Plaintiffs assert Fourth Amendment claims based on the seizure of their persons. (Dkt. 37-1 at 10-12.) Defendants argue the Court should dismiss these claims with prejudice because: (1) Mr. Blatt's arrest was supported by probable cause; (2) Mr. Weitzman was never arrested and was, at most, subject to an investigatory detention supported by reasonable suspicion; and (3) even if Plaintiffs can establish a violation of their rights under the Fourth Amendment, Defendants are entitled to qualified immunity. (Dkt. No. 32 at 7-13.)

1. Mr. Blatt's Claims

"A claim for unlawful arrest is cognizable under §1983 as a violation of the Fourth Amendment, provided the arrest was without probable cause or other justification." Dubner v. City & Cty. of San Francisco, 266 F.3d 959, 964 (9th Cir. 2001) (citations omitted). Therefore, probable cause is a complete defense to a claim for false arrest. Id. "Probable cause to arrest exists when officers have knowledge or reasonably trustworthy information sufficient to lead a person of reasonable caution to believe that an offense has been or is being committed by the person being arrested." United States v. Lopez, 482 F.3d 1067, 1072 (9th Cir. 2007).

As discussed above, Mr. Blatt was arrested on three charges, including obstructing a public officer. (Dkt. No. 34 at 5-6.) Defendants offer evidence that Defendant Heitman asked Mr. Blatt to return Z.W., but that Mr. Blatt refused to do so. (Dkt. No. 34 at 5.) Mr. Blatt's contention that he did not hear what Defendant Heitman was saying on the phone does not create an issue of material fact as to whether Defendants had a reasonable belief that Mr. Blatt disobeyed their order to return Z.W. (Dkt. No. 39 at 7.) Because no reasonable jury could find Defendants' lacked probable cause to arrest Mr. Blatt for obstructing a public officer, the Court GRANTS Defendants' Motion for Summary Judgment as to Mr. Blatt's Fourth Amendment false arrest claims.

2. Mr. Weitzman's Claims

An investigatory detention is permitted when an officer has reasonable suspicion to believe criminal activity "may be afoot." United States v. Arvizu, 534 U.S. 266, 273 (2002) (citations and quotations omitted). In determining whether reasonable suspicion exists, courts look at the "totality of the circumstances" to determine whether an officer possesses "a particularized and objective basis for suspecting criminal wrongdoing." Id. There is no "bright line rule for determining when an investigatory stop crosses the line and becomes an arrest." Allen v. City of Los Angeles, 66 F.3d 1052, 1056 (9th Cir. 1995) (citations and quotations omitted). A court determining whether a seizure is a temporary detention or an arrest must consider the totality of the circumstances. Id.

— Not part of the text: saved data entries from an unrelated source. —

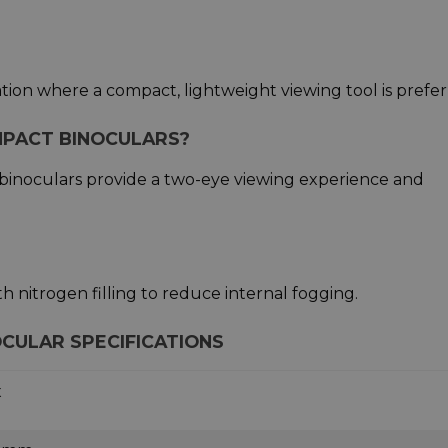
ation where a compact, lightweight viewing tool is prefer
MPACT BINOCULARS?
e binoculars provide a two-eye viewing experience and
th nitrogen filling to reduce internal fogging.
CULAR SPECIFICATIONS
x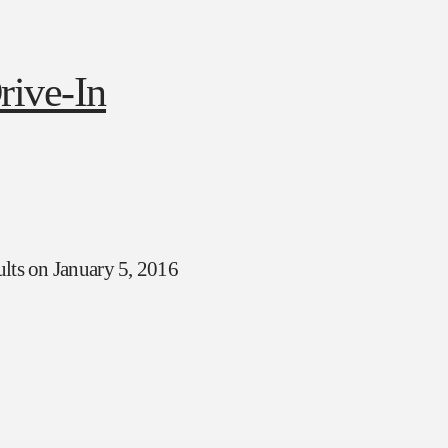
ults on January 5, 2016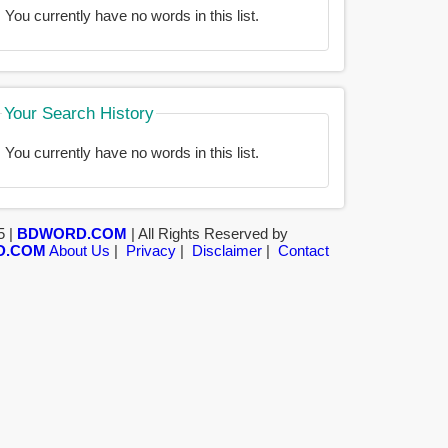
You currently have no words in this list.
Your Search History
You currently have no words in this list.
5 |
BDWORD.COM
| All Rights Reserved by
D.COM
About Us
|
Privacy
|
Disclaimer
|
Contact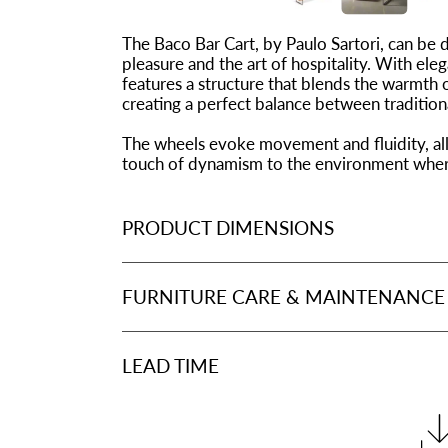
The Baco Bar Cart, by Paulo Sartori, can be 
pleasure and the art of hospitality. With eleg
features a structure that blends the warmth 
creating a perfect balance between traditio
The wheels evoke movement and fluidity, all
touch of dynamism to the environment where 
PRODUCT DIMENSIONS
FURNITURE CARE & MAINTENANCE
LEAD TIME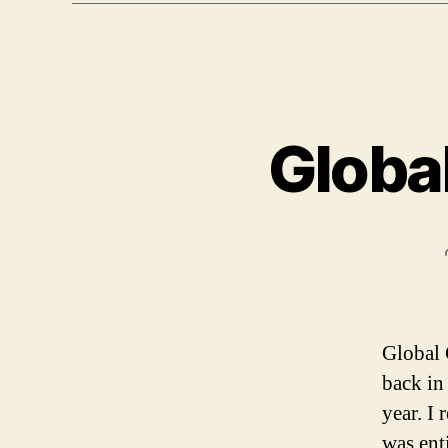
Globa
Global 
back in
year. I
was ent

Viewing the facts in the light most favorable to Mr. Weitzman, the Court finds no reasonable jury could find, based on the totality of the circumstances, that Mr. Weitzman was subject to more than an investigatory detention supported by reasonable suspicion. Both Mr. Weitzman's demeanor and his repeated refusals to disclose Z.W.'s location provided reasonable suspicion to detain Mr. Weitzman for questioning. As discussed above, Mr. Weitzman was never arrested, taken to a police precinct, or taken to jail. Mr. Weitzman contends he did not feel he could leave during the investigation, particularly after Defendants seized his keys. (Dkt. No. 40 at 6.) However, because Defendants could only communicate with Mr. Blatt through Mr. Weitzman and were concerned for Z.W.'s safety, the Court finds Defendants' methods were reasonable and did not evolve into an arrest. Based on the foregoing, the Court GRANTS Defendants' Motion for Summary Judgment as to Mr. Weitzman's Fourth Amendment claims.

3. Qualified Immunity

Qualified immunity shields a federal or state official from suit "when she makes a decision that, even if constitutionally deficient, reasonably misapprehends the law governing the circumstances she confronted." Brosseau v. Haugen, 543 U.S. 194, 198 (2004). Officials are shielded from money damages unless a plaintiff pleads facts showing (1) that the official violated a statutory or constitutional right, and (2) that the right was "clearly established" at the time of the challenged conduct. Ashcroft v. al-Kidd, 131 S. Ct. 2074, 2080 (2011). A right is clearly established when "it would be clear to a reasonable officer that his conduct was unlawful in the situation he confronted." Saucier v. Katz, 533 U.S. 194, 202 (2001). Qualified immunity protects "all but the plainly incompetent or those who knowingly violate the law." Ashcroft, 131 S. Ct. at 2085.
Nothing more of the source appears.